The most common solution that probably most of you know is called API Hooking, a technique which consists in the fact that the libraries function calls redirect to your code. Most popular API hooking libraries are Microsoft Detours (usef frequently for game hacks), but the price tag on this commercial library is set to 9,999.95 USD (around 31737 PLN!), for Delphi we can find madCodeHook library, its price is € 349 for commercial usage. Beside mentioned libraries, there are many other and free libraries.

API hooking for loaded DLL libraries and their functions works by patching (overwriting) first bytes of the function prologue code we want to hook with a JMP NEAR instruction to our code, encoded in hex as E9 xx xx xx xx ). It looks like this:

Image 1. Function before and after setting the hook.

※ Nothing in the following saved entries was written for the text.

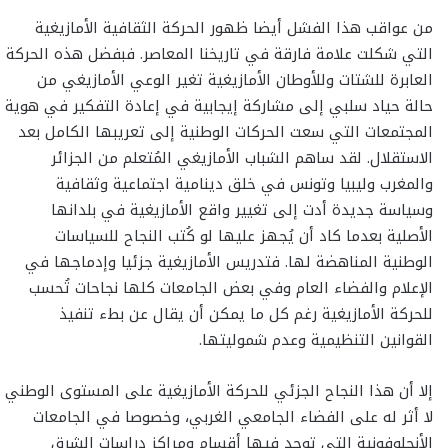
من عواقب هذا الفشل أيضا ظهور الحركة الثقافية الأمازيغية
التي شكلت علامة فارقة في تاريخنا المعاصر. فبفضل هذه الحركة
العابرة للشتات وللأوطان الأمازيغية تغير الوعي الأمازيغي من
حالة حياد سلبي إلى مشاركة إيجابية في إعادة التفكير في هوية
المجتمعات التي سعت الحركات الوطنية إلى تعريبها الكامل بعد
الاستقلال. لقد ساهم الشباب الأمازيغي المُتعلم من الجزائر
والمغرب وليبيا وتونس في خلق دينامية اجتماعية وثقافية
وسياسة جديدة أدت إلى تغيير واقع الأمازيغية في بلدانها
الأصلية بعدما كاد أن يُجهز عليها لو كُتب النجاح للسياسات
الوطنية المناهضة لها. فتدريس الأمازيغية جزئيا وإدماجها في
الإعلام والفضاء العام وفي بعض الجامعات كلها نجاحات تُحسب
للحركة الأمازيغية رغم كل ما يمكن أن يقال عن بطء تنفيذ
القوانين التنظيمية وعدم شموليتها.
إلا أن هذا النجاح الجزئي للحركة الأمازيغية على المستوى الوطني
لا أثر له على الفضاء الجامعي الغربي، وخصوصا في الجامعات
الأنجلوفونية التي توجد فيها أقسام ومراكز دراسات الشرق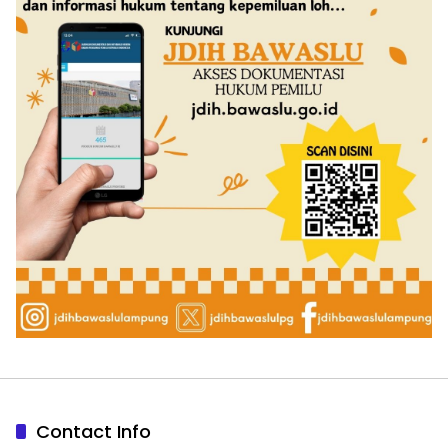
Contact Info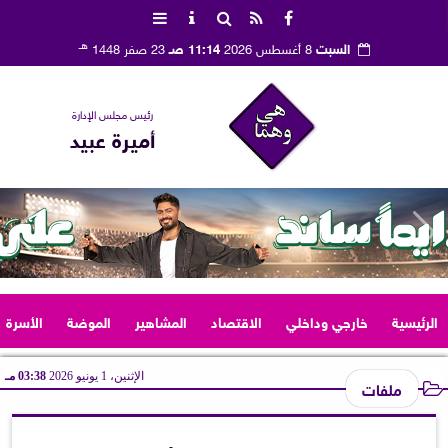
هـ
السبت
8 أغسطس 2026
11:14 صـ
23 صفر 1448
رئيس مجلس الإدارة
أميرة عبيد
الرئيسية
خارجي وداخلي
الاقتصاد
المشاهير
الموضة
الأسرة
الإثنين، 1 يونيو 2026
03:38 مـ
ملفات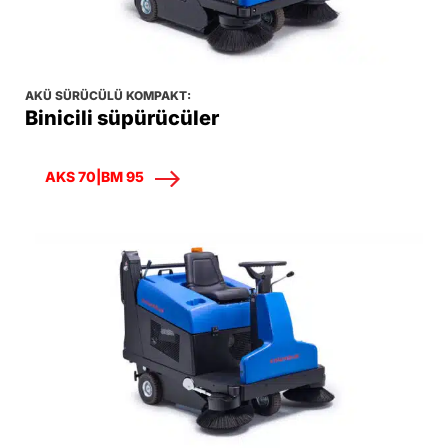
AKÜ SÜRÜCÜLÜ KOMPAKT:
Binicili süpürücüler
AKS 70|BM 95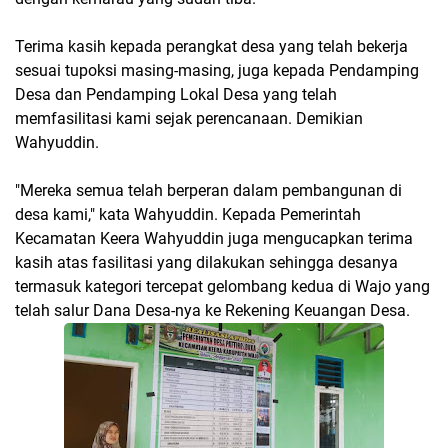
Terima kasih kepada perangkat desa yang telah bekerja
sesuai tupoksi masing-masing, juga kepada Pendamping
Desa dan Pendamping Lokal Desa yang telah
memfasilitasi kami sejak perencanaan. Demikian
Wahyuddin.
"Mereka semua telah berperan dalam pembangunan di
desa kami," kata Wahyuddin. Kepada Pemerintah
Kecamatan Keera Wahyuddin juga mengucapkan terima
kasih atas fasilitasi yang dilakukan sehingga desanya
termasuk kategori tercepat gelombang kedua di Wajo yang
telah salur Dana Desa-nya ke Rekening Keuangan Desa.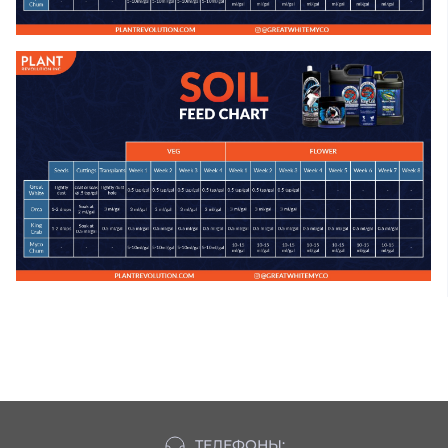
ТЕЛЕФОНЫ: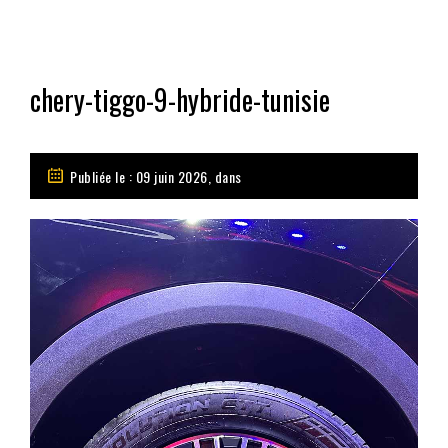
chery-tiggo-9-hybride-tunisie
Publiée le : 09 juin 2026, dans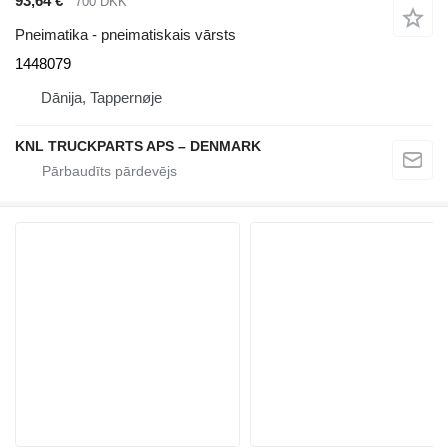
93,64 €
700 DKK
Pneimatika - pneimatiskais vārsts
1448079
Dānija, Tappernøje
KNL TRUCKPARTS APS – DENMARK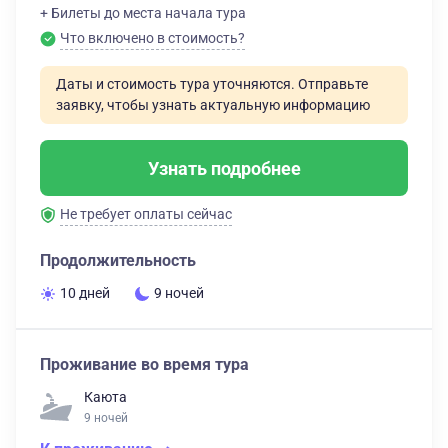
+ Билеты до места начала тура
Что включено в стоимость?
Даты и стоимость тура уточняются. Отправьте
заявку, чтобы узнать актуальную информацию
Узнать подробнее
Не требует оплаты сейчас
Продолжительность
10 дней
9 ночей
Проживание во время тура
Каюта
9 ночей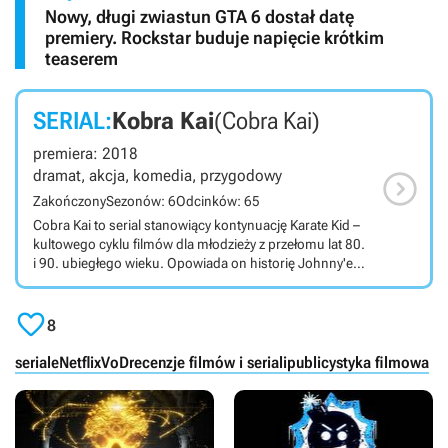
Nowy, długi zwiastun GTA 6 dostał datę
premiery. Rockstar buduje napięcie krótkim
teaserem
SERIAL:
Kobra Kai
(Cobra Kai)
premiera: 2018

dramat, akcja, komedia, przygodowy
Zakończony
Sezonów: 6
Odcinków: 65
Cobra Kai to serial stanowiący kontynuację Karate Kid –
kultowego cyklu filmów dla młodzieży z przełomu lat 80.
i 90. ubiegłego wieku. Opowiada on historię Johnny'ego
Lawrence'a, który po wydarzeniach z pierwszego filmu
ma problemy z wyjściem na prostą i w końcu podejmuje

decyzję, by wskrzesić swoją dawną szkołę karate –
8
tytułowe Cobra Kai. Produkcja łączy w sobie elementy
komedii, dramatu i sztuk walki. Serial Cobra Kai
seriale
Netflix
VoD
recenzje filmów i seriali
publicystyka filmowa
tworzony dla platformy Netflix (wcześniej dla YouTube
Premium) przedstawia ciąg dalszy wątków
zapoczątkowanych w pierwszych odsłonach cyklu
Cobra Kai. Johnny Lawrence, jeden z głównych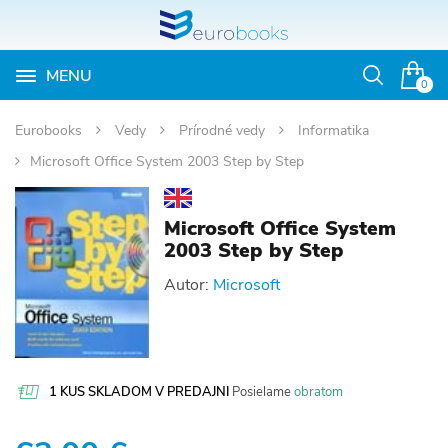
MENU
Otvoriť
0
vyhľadávan
Eurobooks
Vedy
Prírodné vedy
Informatika
Microsoft Office System 2003 Step by Step
Microsoft Office System
2003 Step by Step
Autor:
Microsoft
1 KUS SKLADOM V PREDAJNI
Posielame
obratom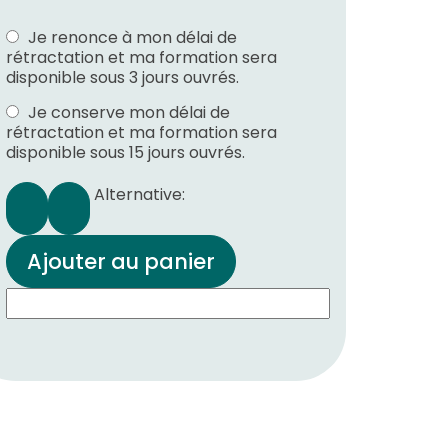
Je renonce à mon délai de
rétractation et ma formation sera
disponible sous 3 jours ouvrés.
Je conserve mon délai de
rétractation et ma formation sera
disponible sous 15 jours ouvrés.
Alternative:
Ajouter au panier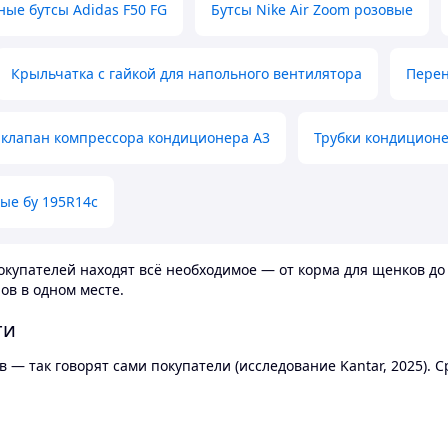
ные бутсы Adidas F50 FG
Бутсы Nike Air Zoom розовые
Крыльчатка с гайкой для напольного вентилятора
Перен
клапан компрессора кондиционера А3
Трубки кондицион
ые бу 195R14c
купателей находят всё необходимое — от корма для щенков до 
ов в одном месте.
ти
 — так говорят сами покупатели (исследование Kantar, 2025).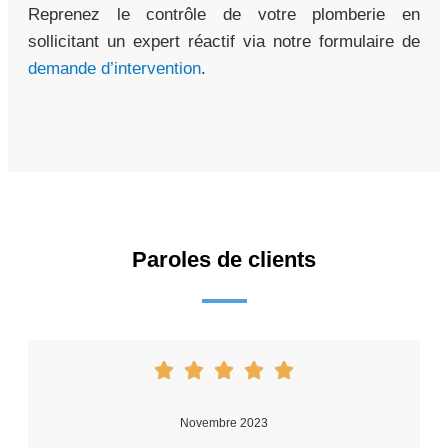
Reprenez le contrôle de votre plomberie en
sollicitant un expert réactif via notre formulaire de
demande d’intervention
.
Paroles de clients
Novembre 2023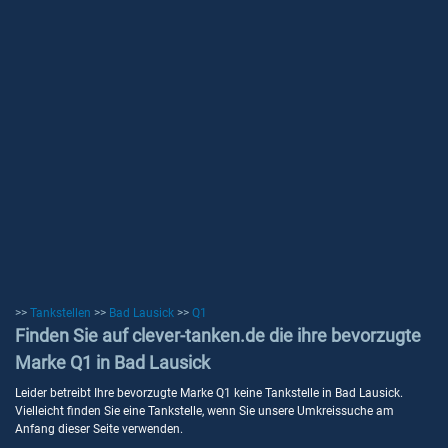
>>
Tankstellen
>>
Bad Lausick
>>
Q1
Finden Sie auf clever-tanken.de die ihre bevorzugte
Marke Q1 in Bad Lausick
Leider betreibt Ihre bevorzugte Marke Q1 keine Tankstelle in Bad Lausick.
Vielleicht finden Sie eine Tankstelle, wenn Sie unsere Umkreissuche am
Anfang dieser Seite verwenden.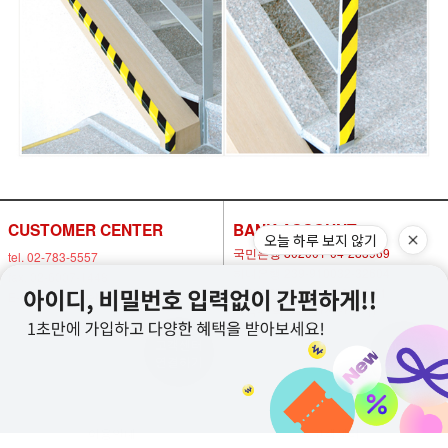
CUSTOMER CENTER
BANK ACCOUNT
오늘 하루 보지 않기
국민은행 802001-04-283969
tel. 02-783-5557
하나은행 239-910032-32604
fax. 02-6007-1448
농협은행 302-1477-8600-11
E-mail. nowsafety@naver.com
예금주 박연화(안전만들기)
고객센터
비회원
연결하기
1:1 문의
이용안내
고객센터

After the control is passed back to our function, usually we can run our own code, run the original function and return back to the code that invoked the original function from the DLL library.

API Hooking can cause several problems, it’s all related to the structure of the compiled applications and the structure of its code, problem occurs when we would like to invoke original function from the hook itself (usually this would end as an infinite loop), in those cases it’s necessary to create a special code chunk aka trampoline that allows to invoke original function code, despite the hook itself in the function body.

API Hooking technique is practically impossible to use in case of protected DLL libraries, when every change to the library code on the disk or in the memory is not possible when for example CRC checks are present etc.

Classic API Hooking is also not suitable for intercepting pseudofunctions exported by the DLL libraries, I’m talking about exported variables, class pointers etc., because in this type of exports there’s no way to create a classic code hook between the original function and our intercepting code (there’s no function to hook at all). This kind of problems can be solved with PE (Portable Executable) export table modification, but its less popular solution and very few hooking libraries even supports it.

DLL Forwarding

One of the creative and more troublesome ways of API hooking in DLL libraries is using internal Windows mechanism called DLL Forwarding, basically it means forwarding DLL calls to another module.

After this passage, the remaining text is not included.